What you have to do -> Nothing but the lines from the one containing "indos buecher" through the last line of the entries should appear in the output, each verbatim.

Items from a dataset
- Opening Delimiter -

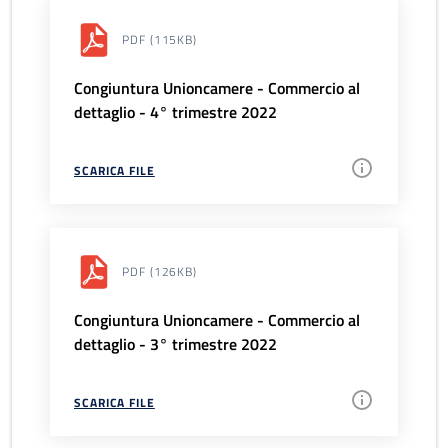
PDF
(115KB)
Congiuntura Unioncamere - Commercio al
dettaglio - 4° trimestre 2022
SCARICA FILE
PDF
(126KB)
Congiuntura Unioncamere - Commercio al
dettaglio - 3° trimestre 2022
SCARICA FILE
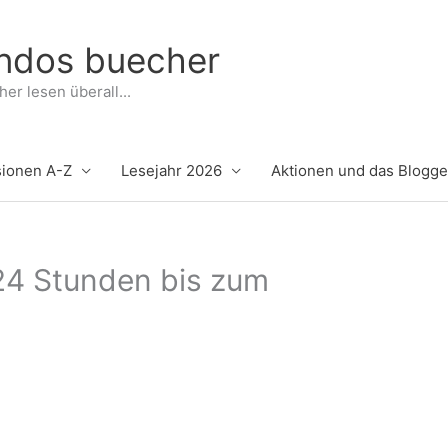
indos buecher
er lesen überall...
ionen A-Z
Lesejahr 2026
Aktionen und das Blogg
 24 Stunden bis zum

- Closing Delimiter -

Exercise answer ->
indos buecher
er lesen überall...
ionen A-Z
Lesejahr 2026
Aktionen und das Blogg
 24 Stunden bis zum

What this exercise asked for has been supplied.